One of the most effective means of enhancing the value of an apartment or house is through "cosmetic" renovations. These types of improvements are, ostensibly, surface upgrades that address the appearance of a property, rather than such structural changes as replacing or tearing down walls. Assuming the infrastructure is sound, cosmetic improvements will help increase the value of your property, whether for purposes of sale or to simply provide an environment that meets your personal standards. Moreover, these improvements prudently constitute preventative maintenance, which saves both money and aggravation in the long-term.
Before embarking upon any home improvement projects, however, I recommend mentally organizing your space by separating the "public" and "private" areas. Picture the public areas as the living room, dining room and entry foyer - anywhere guests are welcome. The private areas will then comprise bedrooms, bathrooms, kitchens, studies and the like.
This exercise helps to delineate the space and make you more aware of what works and what doesn't. It gives you a clearer idea of the circulation patterns in a room, which evolve through the physical set-up of the space, as well as the placement of the furniture. The natural traffic flow that is derived from these factors will determine how well a space is being used or how inefficiently, such as underutilized public space that could be converted into storage.

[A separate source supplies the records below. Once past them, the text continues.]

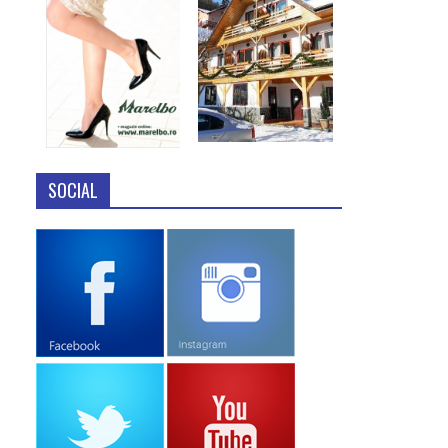
SOCIAL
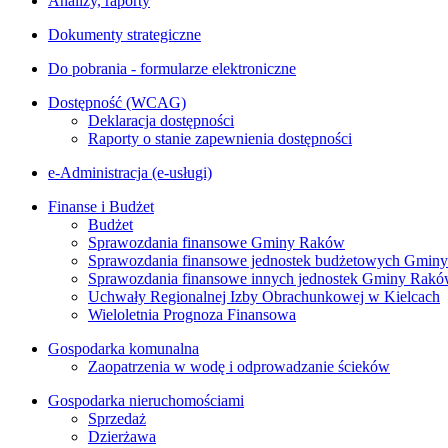
Analizy, raporty
Dokumenty strategiczne
Do pobrania - formularze elektroniczne
Dostępność (WCAG)
Deklaracja dostępności
Raporty o stanie zapewnienia dostępności
e-Administracja (e-usługi)
Finanse i Budżet
Budżet
Sprawozdania finansowe Gminy Raków
Sprawozdania finansowe jednostek budżetowych Gmin
Sprawozdania finansowe innych jednostek Gminy Rak
Uchwały Regionalnej Izby Obrachunkowej w Kielcach
Wieloletnia Prognoza Finansowa
Gospodarka komunalna
Zaopatrzenia w wodę i odprowadzanie ścieków
Gospodarka nieruchomościami
Sprzedaż
Dzierżawa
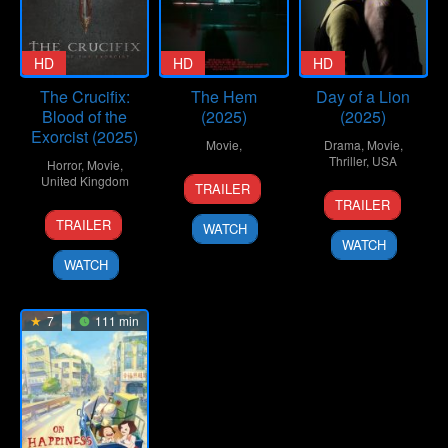
HD
HD
HD
The Crucifix:
The Hem
Day of a Lion
Blood of the
(2025)
(2025)
Exorcist (2025)
Movie
,
Drama
,
Movie
,
Thriller
,
USA
Horror
,
Movie
,
30
Tyler
United Kingdom
TRAILER
14
Bianca
Sep
Russell
TRAILER
8
Stephen
Aug
Foscht
2025
TRAILER
WATCH
Jan
Roach
2025
WATCH
2025
WATCH
7
111 min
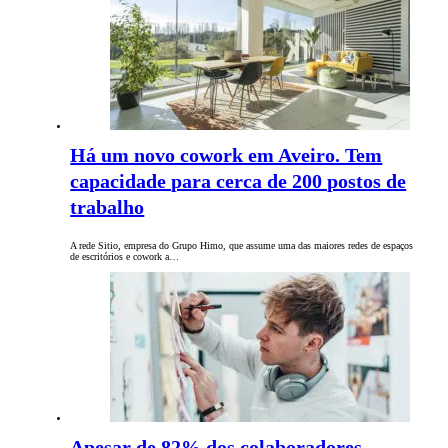
Há um novo cowork em Aveiro. Tem
capacidade para cerca de 200 postos de
trabalho
A rede Sitio, empresa do Grupo Himo, que assume uma das maiores redes de espaços
de escritórios e cowork a…
Apesar de 82% dos colaboradores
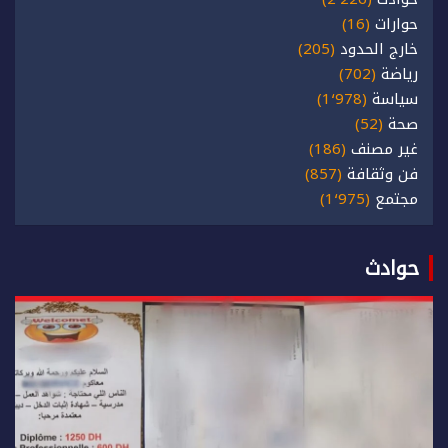
حوارات
(16)
خارج الحدود
(205)
رياضة
(702)
سياسة
(1٬978)
صحة
(52)
غير مصنف
(186)
فن وثقافة
(857)
مجتمع
(1٬975)
حوادث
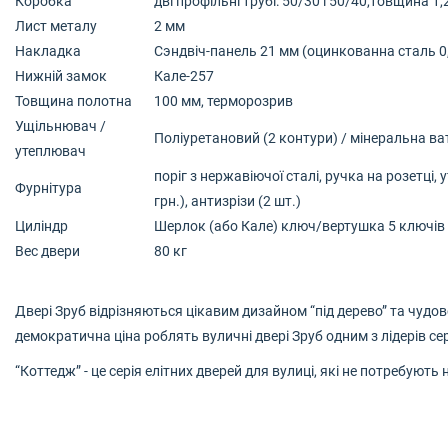
Коробка
дві профільні трубі: 50/30 і 50/40,товщина
Лист металу
2 мм
Накладка
Сэндвіч-панель 21 мм (оцинкованна сталь 0,
Нижній замок
Кале-257
Товщина полотна
100 мм, терморозрив
Ущільнювач /
Поліуретановий (2 контури) / мінеральна ва
утеплювач
поріг з нержавіючої сталі, ручка на розетці,
Фурнітура
грн.), антизрізи (2 шт.)
Циліндр
Шерлок (або Кале) ключ/вертушка 5 ключів
Вес двери
80 кг
Двері Зруб відрізняються цікавим дизайном “під дерево” та чудо
демократична ціна роблять вуличні двері Зруб одним з лідерів сер
“Коттедж” - це серія елітних дверей для вулиці, які не потребуют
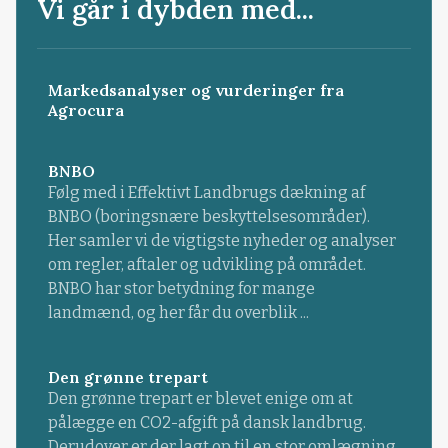
Vi går i dybden med...
Markedsanalyser og vurderinger fra
Agrocura
BNBO
Følg med i Effektivt Landbrugs dækning af
BNBO (boringsnære beskyttelsesområder).
Her samler vi de vigtigste nyheder og analyser
om regler, aftaler og udvikling på området.
BNBO har stor betydning for mange
landmænd, og her får du overblik ...
Den grønne trepart
Den grønne trepart er blevet enige om at
pålægge en CO2-afgift på dansk landbrug.
Derudover er der lagt op til en stor omlægning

Most importantly, when approaching cosmetic renovations take the time to determine which upgrades are worth implementing and which expenses are worth incurring. Such "face" value items as new bath fixtures, shower enclosures, kitchen appliances and cabinetry will not only make a home appear more attractive, it makes these areas more efficient, thus increasing value. Lighting is another element that will have a strong impact upon the appearance of a home. Other details such as hardware and accessories help to create an integrated picture. And the curbside appeal of refinished doors, newly painted walls and a good paint job are all key components of the overall presentation. Even a generic storage system adds panache and makes everything appear more modern.

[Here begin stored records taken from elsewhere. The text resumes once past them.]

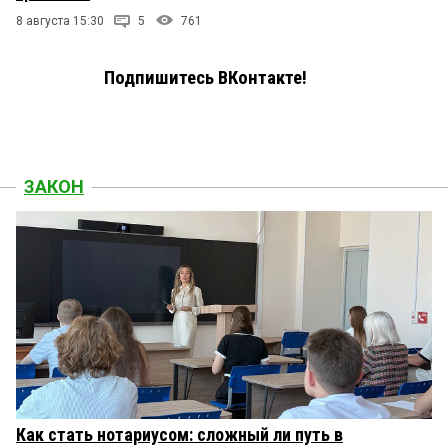
8 августа 15:30
5
761
Подпишитесь ВКонтакте!
ЗАКОН
Как стать нотариусом: сложный ли путь в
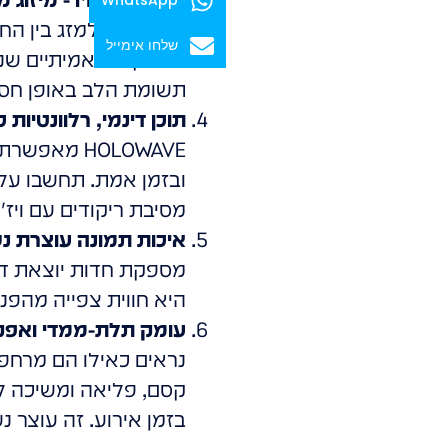
מאפשרת למזג בין החלל
שלחו אימייל
אובייקטים אמיתיים שנמ
תשומת הלב באופן חסר
תוכן דינמי, רלוונטיות כ
HOLOWAVE מ
ובזמן אמת. תחשבו על 
מסיבת ריקודים עם ויז'
איכות תמונה עוצרת נשימה
מספקת חדות יוצאת דופ
היא חווית צפייה מהפנ
עומק תלת-ממדי ואפקט
נראים כאילו הם מרחפי
קסם, פליאה ומשיכה ל
בזמן אירוע. זה עוצר נ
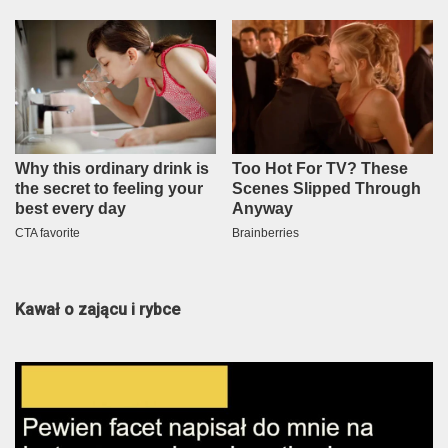
Kawał o zającu i rybce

Whether prepping a home for purposes of sale or a more comfortable environment, the goal is to create a home that shows well at first glance. Therefore, the changes should be consistent, which precludes patchwork for walls or floors. Moreover, if you are putting a property on the market, then don't bother re-furnishing with something that someone else will remove and you can't take with you. Common sense is a major component of this process.
No matter what the size or scope, all projects require forethought, which requires preparing a comprehensive plan, i.e., a Master Plan, which covers everything from project goals to the sequencing of the construction. Document your ideas and plans, so that the vendors understand your requirements. The less information left to interpretation, the more likely the work will be executed correctly.

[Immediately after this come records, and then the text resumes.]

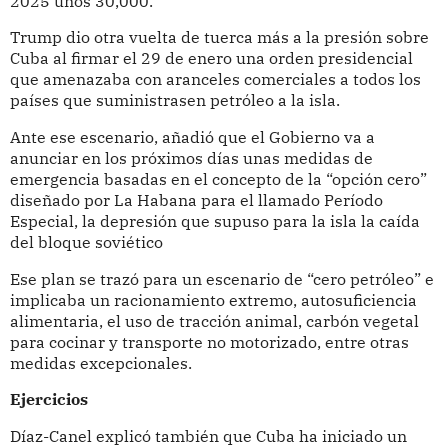
2025 unos 30,000.
Trump dio otra vuelta de tuerca más a la presión sobre
Cuba al firmar el 29 de enero una orden presidencial
que amenazaba con aranceles comerciales a todos los
países que suministrasen petróleo a la isla.
Ante ese escenario, añadió que el Gobierno va a
anunciar en los próximos días unas medidas de
emergencia basadas en el concepto de la “opción cero”
diseñado por La Habana para el llamado Período
Especial, la depresión que supuso para la isla la caída
del bloque soviético
Ese plan se trazó para un escenario de “cero petróleo” e
implicaba un racionamiento extremo, autosuficiencia
alimentaria, el uso de tracción animal, carbón vegetal
para cocinar y transporte no motorizado, entre otras
medidas excepcionales.
Ejercicios
Díaz-Canel explicó también que Cuba ha iniciado un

Co-op and condo owners need to contact building management regarding regulations, guidelines and alteration agreements. Although cosmetic work doesn't require a permit, building management will have alteration guidelines that cover the times when the work may be implemented, criteria for deliveries, etc.
Once a Master Plan is established, you'll have the information needed to discuss your project with contractors and workmen. Contractors are usually found through word of mouth or the building manager. Reputable ones may also be located in reference guides such as the Blue Book of Building & Construction (www.thebluebook.com) and The Franklin Report (www.franklinreport.com) or check out The Cooperator's Official Directory of Co-op and Condo Services (www.cooperator.com), accessible from the home page.
During the interviewing process, be sure to request references and ask to see their work. Arrange to meet with the project or construction manager, too, since that is who will be at the site - your home - on a daily basis. Finally ask to see their Certificate of Insurance to see what kind of coverage they have. Building management will also need to see the Certificate of Insurance stating both the general contractors' name and the "also insured" parties on the policy, which will be in effect for the duration of the project.
Once you are satisfied with the estimate, proposed scope of work, professional background references, personalities, etc., it is time to get a schedule of the work to review and approve. If all goes well and the contract meets your approval, you are generally responsible for an initial payment of 10 percent on materials at signing. Subsequent payments will be based on the work that is completed only.
To complete your project, make sure you sign off on the completed punchlist, then request a waiver of liens for payment, a one-year warranty and a guarantee on the work performed, as well as on the appliances and fixtures.
There are many benefits to cosmetic renovations because they tend to be shorter projects and less expensive. But preparation and planning are still critical to the process. Always think before you build and you'll do it right the first time.